FDA Approves Doxecitine and Doxribtimine Combination Therapy as First Treatment for Thymidine Kinase 2 Deficiency

In major news, the FDA has approved UCB’s doxecitine (dC) and doxribtine (dT), a fixed-dose combination therapy, as the first treatment for patients with thymidine kinase 2 deficiency (TK2d), an ultra-rare neuromuscular disorder that causes issues with myopathy, difficulty walking, and breathing, among others. Marketed as Kygevvi, this combination treatment targets the root cause of TK2d, giving patients and families newfound hope for treating the disease.¹

This new therapy, a 1:1 mixture of dC and dT, is designed to support mitochondrial DNA replication by bypassing the deficient TK2 enzyme and leveraging cytosolic kinases. TK2d, a disorder with a worldwide prevalence of about 1.64 cases per million, is primarily induced by mitochondrial depletion, resulting in progressive muscle weakness, respiratory failure, developmental regression, and premature death.

Kygevvi is still under review by the Europeans Medicines Agency, with other global submissions to come in the near future. The therapy, which previously received orphan drug, breakthrough, and priority review designations by the FDA, is expected to commercially available in the first quarter of 2026.

"The approval of doxecitine and doxribtimine represents a pivotal moment for the TK2d community who previously had no FDA-approved treatment options for this rare genetic mitochondrial disease beyond supportive [palliative] care," Donatello Crocetta, chief medical officer at UCB, said in a statement.¹ "We extend heartfelt thanks to the patients, families and friends, advocates, healthcare providers and dedicated clinical trial teams who have partnered with us on this important journey."

For Kygevvi, the approved label notes important safety information, including for the potential of elevated liver transaminase levels as well as gastrointestinal adverse reactions. Clinicians are recommended to obtain baseline liver transaminase and total bilirubin levels in patients prior to treatment initiation with the combination treatment.

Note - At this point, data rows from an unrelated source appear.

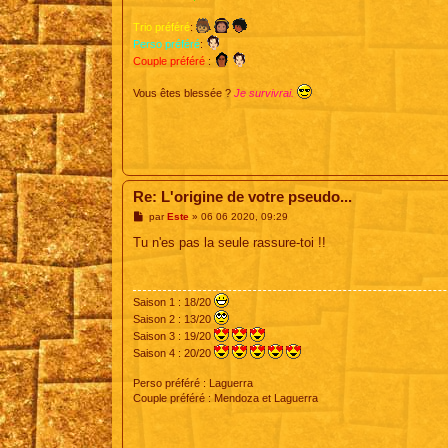
Trio préféré
:
Perso préféré
:
Couple préféré
:
Vous êtes blessée ?
Je survivrai.
Re: L'origine de votre pseudo...
M
par
Este
»
06 06 2020, 09:29
e
s
Tu n'es pas la seule rassure-toi !!
s
a
g
e
Saison 1 : 18/20
Saison 2 : 13/20
Saison 3 : 19/20
Saison 4 : 20/20
Perso préféré : Laguerra
Couple préféré : Mendoza et Laguerra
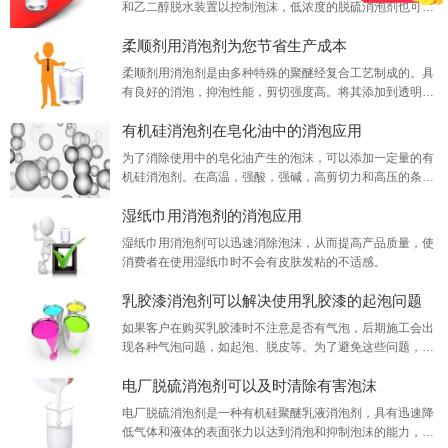
和乙二醇脱水装置以控制泡沫，低浓度的脱硫消泡剂也可有
效满足泡沫控制要求，脱硫消泡剂的效率是气体处理设备中
柔顺剂用消泡剂为您节省生产成本
其他消泡剂的2-3倍。
柔顺剂用消泡剂是由多种特殊的聚醚经复合工艺制成的。具
有良好的消泡，抑泡性能，剪切强度高。将其添加到透明体
系中不会影响外观，不会漂白油，不会破坏乳液，不会漂
有机硅消泡剂在皂化油中的消泡应用
浮，不会使壁挂，也不会对后续加工产生不利影响。
为了消除使用中的皂化油产生的泡沫，可以添加一定量的有
机硅消泡剂。在高温，强酸，强碱，高剪切力和高压的条件
下，可连续保持消泡和抑泡性能。它还可以消除和抑制在广
湿纸巾用消泡剂的消泡应用
泛温度范围内产生的各种刺激性气泡。
湿纸巾用消泡剂可以迅速消除泡沫，从而提高产品质量，使
消费者在使用湿纸巾时不会有皮肤发粘的不适感。
乳胶漆消泡剂可以解决使用乳胶漆的起泡问题
如果客户在购买乳胶漆时不注意是否有气泡，后期施工会出
现各种气泡问题，如起泡、脱皮等。为了避免这些问题，有
必要使用乳胶漆消泡剂​来完全消除乳胶漆中的气泡。
电厂脱硫消泡剂可以及时清除有害泡沫
电厂脱硫消泡剂是一种有机硅聚醚乳液消泡剂，具有迅速降
低气体和液体的表面张力以达到消泡和抑制泡沫的能力，易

"I've been studying mitochondrial diseases for more than three decades and have witnessed firsthand the impact TK2d has on patients and their families," Michio Hirano, MD, professor of neurology and chief of the division of neuromuscular medicine at Columbia University Irving Medical Center, said in a statement.¹ "We have been waiting for an approved treatment for many years, and this approval marks a significant milestone in how we can support and manage this debilitating condition."

UCB’s application, submitted at the end of 2024, was granted priority review, breakthrough therapy designation, and rare pediatric disease designation by the FDA. Its clinical program is comprised of one phase 2 study (NCT03845712), 2 retrospective chart review studies, and an expanded access use program.

A total of 82 unique patients treated with Kygevvi or pyrimidine nucleosides were assessed across the studies and compared with an external control group of untreated, matched patients. After pairing, results revealed an 86% (95% CI, 61%-96%) reduced overall risk of death over a median treatment duration of 4 years (range, 1 day to 12 years).¹

Findings from the phase 2 trial presented earlier this year at the 2025 Muscular Dystrophy Association (MDA) Clinical & Scientific conference, held March 16-19 in Dallas, Texas featured pooled data of patients with TK2d less than 12 years of age treated with dC and dT. Overall, treatment with the nucleoside and/or nucleotide therapy resulted in reduced risk of death by 92-94% (HR, 0.06-0.08; P <.0001) and 87-95% (HR, 0.05-0.13; P <.0001) in the time from symptom onset and starting treatment, respectively. Importantly, the combination therapy was generally well tolerated, with diarrhea (range from 84.6%-90.9%) was the most reported treatment-emergent adverse event (TEAE).

On functional outcomes, 75.0% (30 of 40) of treated patients with TK2d regained at least 1 of their previously lost motor milestone, with 22.5% (9 of 40) regaining 4 or more motor milestones. Over time, ventilatory support dependency decreased, with 16.1% (5 of 31) of patients reducing usage time and 16.1% (5 of 31) discontinuing ventilatory support altogether after treatment.

Prior to Kygevvi, there were no approved pharmacological treatments for TK2d. Many patients will often turn to feeding support approaches, respiratory interventions, rehabilitative therapies, as well as mobility aids to help manage their symptoms. In addition, there has been an increase in genetic counseling for families and caregivers, as well as more geared management of specific complications, like hearing loss or seizures.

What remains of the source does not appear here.